Lastly, there seemed to be an enforcement gap in the MPA management. Even with the appointment of fish wardens to patrol the waters every night, it is hard to detect illegal activities especially by the Bajau who are skilled free divers. Furthermore, although they detected the occurrence of Bajau fishing within the MPA several times, they do not have the authority to chase and arrest them. This power lies with the local police team, and by the time they are mobilised, the Bajau are long gone. This time lag, i.e., from detection to reporting to dispatching, severely undermines enforcement efforts. The police team is also understaffed because it is expensive to pursue the required degree in criminology. Therefore, the municipality can either provide subsidised education to increase manpower in the police task force, or set up police officers nearer to the MPA. It is even possible to transfer the authority to chase and detain to the police station to the wardens.

Despite what Dr Corazon B. Batoy said at the end of the day, that we did not overwhelm the interviewees and that we had the questions ready on hand, I think there is great room for improvement. Instead of worrying about pauses after the question has been delivered, we should minimise pauses between our questions after the interviewee has clearly finished answering the previous question. Follow up questions should try to be in the same realm or topic instead of jumping from one to another.
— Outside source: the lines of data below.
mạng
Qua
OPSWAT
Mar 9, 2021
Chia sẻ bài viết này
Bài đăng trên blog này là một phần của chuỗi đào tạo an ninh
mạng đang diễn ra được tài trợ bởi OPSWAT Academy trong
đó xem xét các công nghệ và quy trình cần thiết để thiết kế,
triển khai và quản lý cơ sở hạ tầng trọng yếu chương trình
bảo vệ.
If there was a follow-up question forgotten, it is wiser to get back to it after the topic underway is already fully discussed.

After a sumptuous buffet lunch at PINR, the groups switched activities and it was my turn to explore the underwater wonderland. As we set sail on the shallow blue-green waters, we could effortlessly spot blue stars (Linckia laevigata) dotting the lush reef systems. I was determined to make my virgin snorkelling experience nothing short of amazing, but a butt and upper thigh cramp from a subpar giant stride entry left me floundering in the water and missing out the first invertebrate survey inside the MPA. My fellow partners Jacqueline and Abel brought be back to the ladder on the side of the boat and the locals helped me up. Nadia kindly helped me stretch and ease the pain, for she is a very experienced diver. I received loads of assistance and concern, which really touched me deeply.
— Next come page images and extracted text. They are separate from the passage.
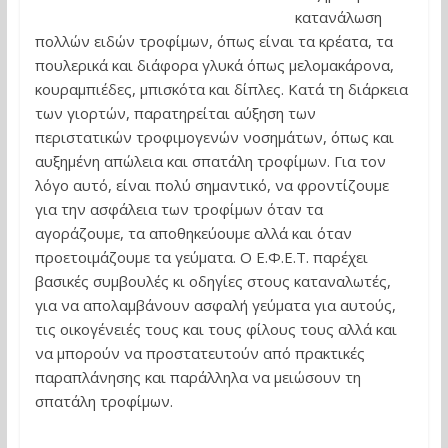
κατανάλωση
πολλών ειδών τροφίμων, όπως είναι τα κρέατα, τα
πουλερικά και διάφορα γλυκά όπως μελομακάρονα,
κουραμπιέδες, μπισκότα και δίπλες. Κατά τη διάρκεια
των γιορτών, παρατηρείται αύξηση των
περιστατικών τροφιμογενών νοσημάτων, όπως και
αυξημένη απώλεια και σπατάλη τροφίμων. Για τον
λόγο αυτό, είναι πολύ σημαντικό, να φροντίζουμε
για την ασφάλεια των τροφίμων όταν τα
αγοράζουμε, τα αποθηκεύουμε αλλά και όταν
προετοιμάζουμε τα γεύματα. Ο Ε.Φ.Ε.Τ. παρέχει
βασικές συμβουλές κι οδηγίες στους καταναλωτές,
για να απολαμβάνουν ασφαλή γεύματα για αυτούς,
τις οικογένειές τους και τους φίλους τους αλλά και
να μπορούν να προστατευτούν από πρακτικές
παραπλάνησης και παράλληλα να μειώσουν τη
σπατάλη τροφίμων.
I re-entered the waters without retrying the giant stride entry, but using the ladder once more. I still got to snorkel the vibrant reefs after re-joining my teammates. Herded by the currents from my flapping fins, tiny schools of fishes swam beneath me for quite some distance, darting around their shoal mates. I also spotted a few pipefishes (family Syngnathidae) which Jacqueline Chua initially thought were seahorses, as well as one of many crown-of-thorns (Acanthaster planci). I found it hard to observe anything initially, due to the bobbing from the waves, but I slowly adjusted and could see a lot more. I was particularly pleased to have spotted a crown-of-thorns and to have been able to show them to Dr Coleman and Jacqueline, both of which are experienced divers. As corallivores, higher numbers of crown-of-thorns (based on combined data) may indicate poorer reef quality outside the MPA because the corals are under high predatory pressure. The same goes for the numerous sea urchins outside the MPA, which suggest higher algal cover on those reefs, in turn implying reduced photosynthesis by corals beneath. There were also giant clams (Tridacna gigas), sea cucumbers (class Holothuroidea) amongst the humongous yet fragile corals teeming with life. On the way back to shallower waters, I also found a small jellyfish Dr Coleman helped to photograph with her waterproof camera.

Despite my desperate search in ICM for waterproofing housing for my DSLR or minimally my phone, I couldn’t find any. Hence, I was so upset with missing out all the potentially good shots. Nevertheless, I was still upbeat as I will surely have more snorkelling experiences in the future, since the virgin experience was so AMAZING!